One point that really needs to be hit home for all businesses is that no matter what venue you and your staff are in, whether that be Facebook, Twitter, LinkedIn, or a physical location in the real world, your brand is being represented all the time by your actions. If the public knows who you are you are or what company you represent, and they can see you (virtually or physically), you can easily shape their opinion about you and/or the company. 

"People think marketing’s left up to marketing departments, like the director of marketing has to approve things," Stratten tells us. "You’re marketing every single time you have an exposure or potential engagement point with anybody out there. Not just your market, but anybody, which means that anytime you engage with somebody, you’re either heightening or lessening the reputation of your company."

"If you’re throwing up at the curb at 3AM in Vegas, you’re branding and you’re marketing, and not in a good way," he adds.

"Social media doesn’t change anything," continues Stratten. "Social media only amplifies things. Like if your product’s terrible…your service is terrible…it’s gonna be worse on social media. It doesn’t fix things.
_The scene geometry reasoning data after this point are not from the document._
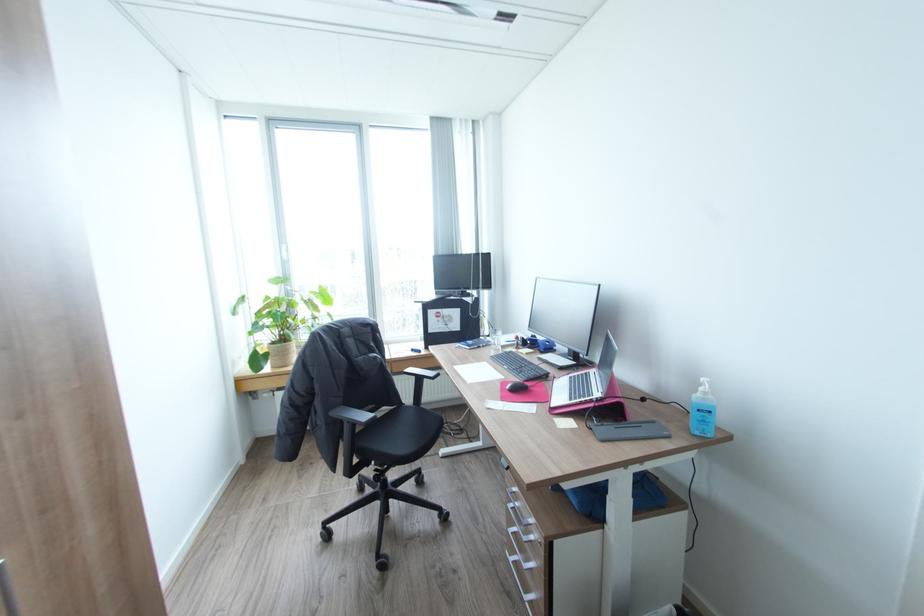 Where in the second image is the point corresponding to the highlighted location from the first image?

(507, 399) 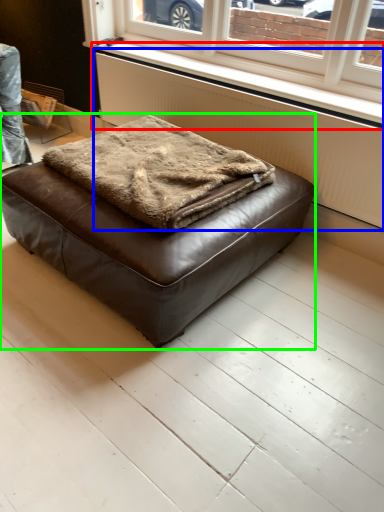 Question: Considering the real-world distances, which object is closest to window sill (highlighted by a red box)? radiator (highlighted by a blue box) or furniture (highlighted by a green box).

Choices:
 (A) radiator
 (B) furniture

Answer: (A) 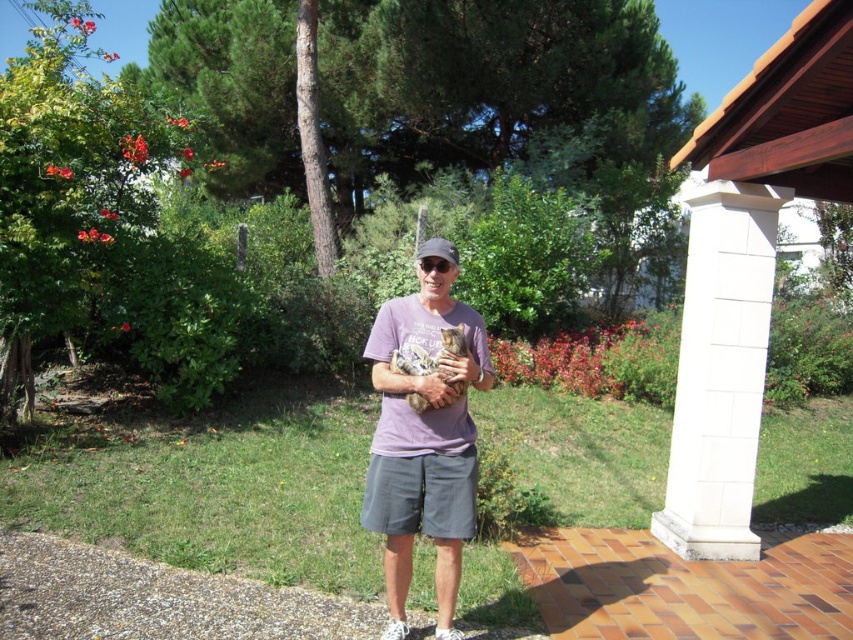 The width and height of the screenshot is (853, 640). Identify the location of white textured column at right. (720, 371).

Between white textured column at right and gray cotton shorts at center, which one is positioned higher?

white textured column at right is above.

Who is more distant from viewer, (706, 484) or (409, 499)?

Point (706, 484)

The height and width of the screenshot is (640, 853). I want to click on white textured column at right, so click(x=720, y=371).

This screenshot has width=853, height=640. What do you see at coordinates (422, 442) in the screenshot?
I see `purple cotton shirt at center` at bounding box center [422, 442].

Who is higher up, purple cotton shirt at center or matte gray baseball cap at center?

matte gray baseball cap at center is above.

The height and width of the screenshot is (640, 853). What do you see at coordinates (422, 442) in the screenshot?
I see `purple cotton shirt at center` at bounding box center [422, 442].

Image resolution: width=853 pixels, height=640 pixels. In order to click on purple cotton shirt at center in this screenshot , I will do `click(422, 442)`.

Between point (364, 522) and point (434, 253), which one is positioned behind?

Positioned behind is point (364, 522).

Who is more distant from viewer, (415, 460) or (445, 241)?

The point (445, 241) is more distant.

The height and width of the screenshot is (640, 853). I want to click on gray cotton shorts at center, so click(x=421, y=493). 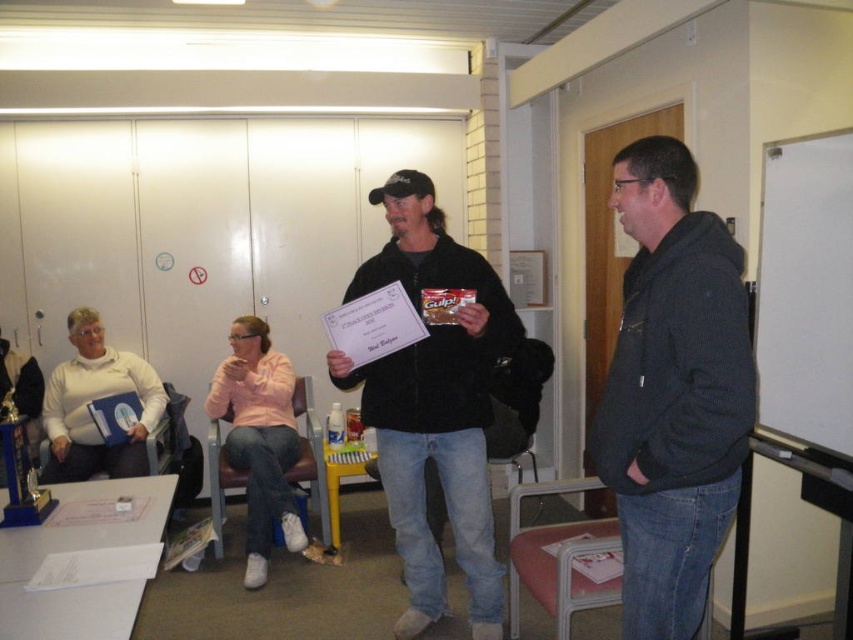 Question: Is dark gray hoodie at right bigger than black matte jacket at center?

Choices:
 (A) yes
 (B) no

Answer: (B)

Question: Which object appears closest to the camera in this image?

Choices:
 (A) white matte board at right
 (B) black matte jacket at center

Answer: (A)

Question: Can you confirm if black matte jacket at center is positioned below white matte board at right?

Choices:
 (A) no
 (B) yes

Answer: (B)

Question: Is black matte jacket at center bigger than white matte board at right?

Choices:
 (A) no
 (B) yes

Answer: (B)

Question: Which point is farther to the camera?

Choices:
 (A) (834, 180)
 (B) (482, 545)

Answer: (B)

Question: Which of these objects is positioned closest to the black matte jacket at center?

Choices:
 (A) white matte board at right
 (B) dark gray hoodie at right

Answer: (B)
It only makes it louder."

"If you’re great – you care about your customers, it makes it more amplified, but the core is you’re still good at what you do," he says. "It doesn’t change the fundamental of your business, so let’s focus first on making yourself a better business, and then focus on the social media strategy, like being out there, because…there’s nothing worse than someone who hates people and hates engagement, being on Twitter or Facebook. It’s a bad recipe. A bad recipe."

Again, it’s not about the tools. The tools can be very useful, but only if they make sense to your business and help you accomplish your goals. Just because everybody else is using one thing, it doesn’t necessarily mean you have to use it to (although there’s a good chance if that many people are using it, there are potential customers there). 

"I used to be the guy (a year and a half ago)…’Everybody’s gotta be on Twitter. Everybody’s gotta be there,’ says Stratten. "And I realized if you hate people, it’s not a good place, but to me, if your market’s people, they’re there. So whether or not you choose to be in social media is irrelevant. It’s already there. The conversation’s happening…You just have to decide if you want to be a part of it."

"I just think companies would rather be part of the conversation than ignore it, but it surprises me that most still don’t want to be there," he concludes.

It’s like former Kodak CMO Jeff Hayzlett said at ad:tech: "You tell me what the return on ignoring is, I’ll tell you what the return on investment is."